◆ Brief
Your copy of the entries below should hold exactly the lines from the one containing "dabei die Reinigung von..." to the one containing "Besucher der Stadt. Egal, ob man selbst", inclusive, and no pictures.

◆ Records supplied
= Beginning of Section =

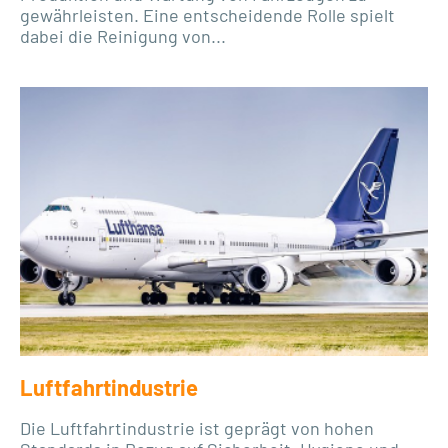
gewährleisten. Eine entscheidende Rolle spielt
dabei die Reinigung von...
Luftfahrtindustrie
Die Luftfahrtindustrie ist geprägt von hohen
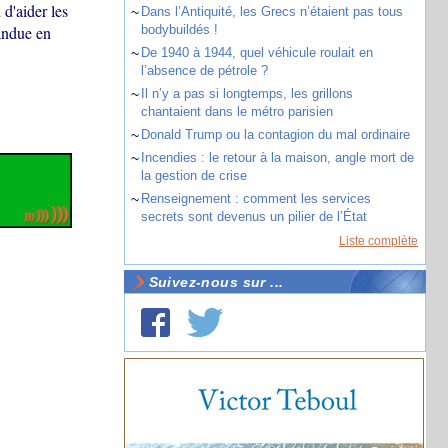
d'aider les
~
Dans l’Antiquité, les Grecs n’étaient pas tous
pandue en
bodybuildés !
~
De 1940 à 1944, quel véhicule roulait en
l’absence de pétrole ?
~
Il n’y a pas si longtemps, les grillons
chantaient dans le métro parisien
~
Donald Trump ou la contagion du mal ordinaire
~
Incendies : le retour à la maison, angle mort de
la gestion de crise
~
Renseignement : comment les services
secrets sont devenus un pilier de l’État
Liste complète
Suivez-nous sur ...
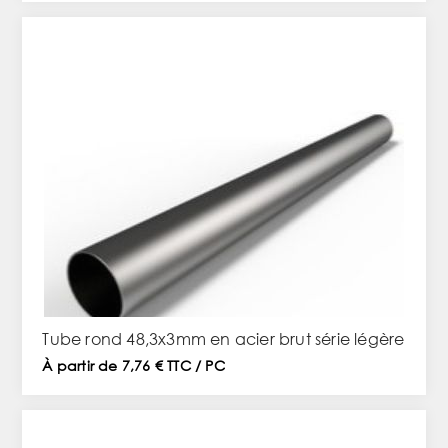
Tube rond 48,3x3mm en acier brut série légère
À partir de 7,76 € TTC / PC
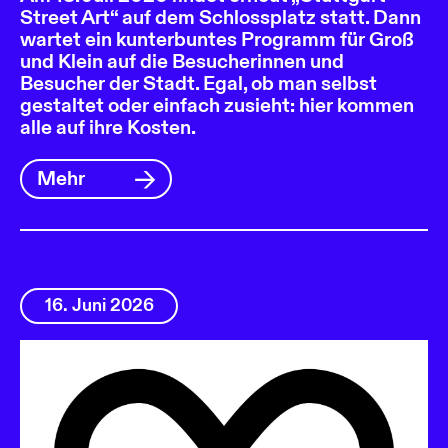
Street Art“ auf dem Schlossplatz statt. Dann
wartet ein kunterbuntes Programm für Groß
und Klein auf die Besucherinnen und
Besucher der Stadt. Egal, ob man selbst
gestaltet oder einfach zusieht: hier kommen
alle auf ihre Kosten.
Mehr
16. Juni 2026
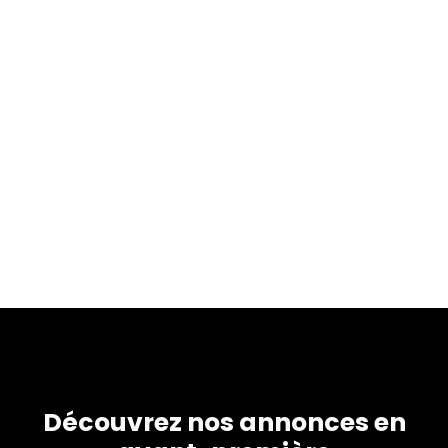
Découvrez nos annonces en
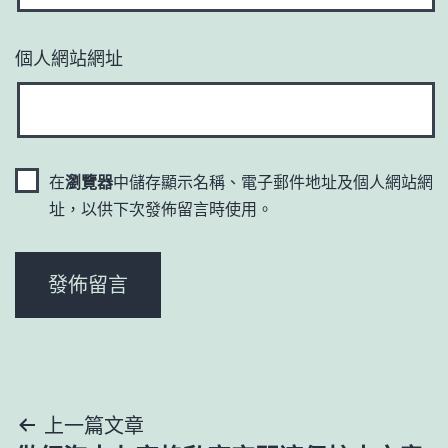
個人網站網址
在
瀏覽器
中儲存顯示名稱、電子郵件地址及個人網站網
址，以供下次發佈留言時使用。
文
上一篇文章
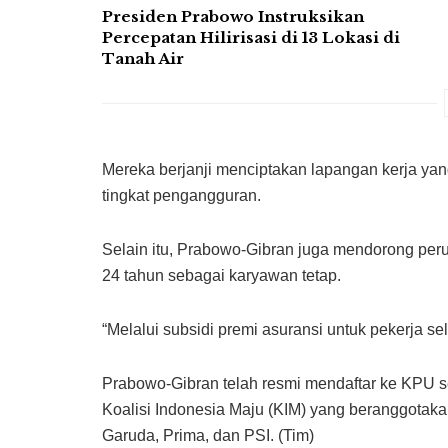
Presiden Prabowo Instruksikan
Percepatan Hilirisasi di 13 Lokasi di
Tanah Air
Mereka berjanji menciptakan lapangan kerja ya
tingkat pengangguran.
Selain itu, Prabowo-Gibran juga mendorong per
24 tahun sebagai karyawan tetap.
“Melalui subsidi premi asuransi untuk pekerja s
Prabowo-Gibran telah resmi mendaftar ke KPU s
Koalisi Indonesia Maju (KIM) yang beranggotaka
Garuda, Prima, dan PSI. (Tim)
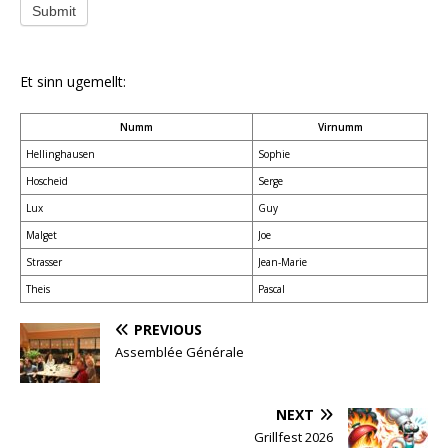
Submit
Et sinn ugemellt:
Numm
Virnumm
Hellinghausen
Sophie
Hoscheid
Serge
Lux
Guy
Malget
Joe
Strasser
Jean-Marie
Theis
Pascal
PREVIOUS
Assemblée Générale
NEXT
Grillfest 2026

= End of Section =

◆ Task response
dabei die Reinigung von...
Luftfahrtindustrie
Die Luftfahrtindustrie ist geprägt von hohen
d'aider les
~
Dans l’Antiquité, les Grecs n’étaient pas tous
pandue en
bodybuildés !
~
De 1940 à 1944, quel véhicule roulait en
l’absence de pétrole ?
~
Il n’y a pas si longtemps, les grillons
chantaient dans le métro parisien
~
Donald Trump ou la contagion du mal ordinaire
~
Incendies : le retour à la maison, angle mort de
la gestion de crise
~
Renseignement : comment les services
secrets sont devenus un pilier de l’État
Liste complète
Suivez-nous sur ...
Tube rond 48,3x3mm en acier brut série légère
À partir de 7,76 € TTC / PC
Street Art“ auf dem Schlossplatz statt. Dann
wartet ein kunterbuntes Programm für Groß
und Klein auf die Besucherinnen und
Besucher der Stadt. Egal, ob man selbst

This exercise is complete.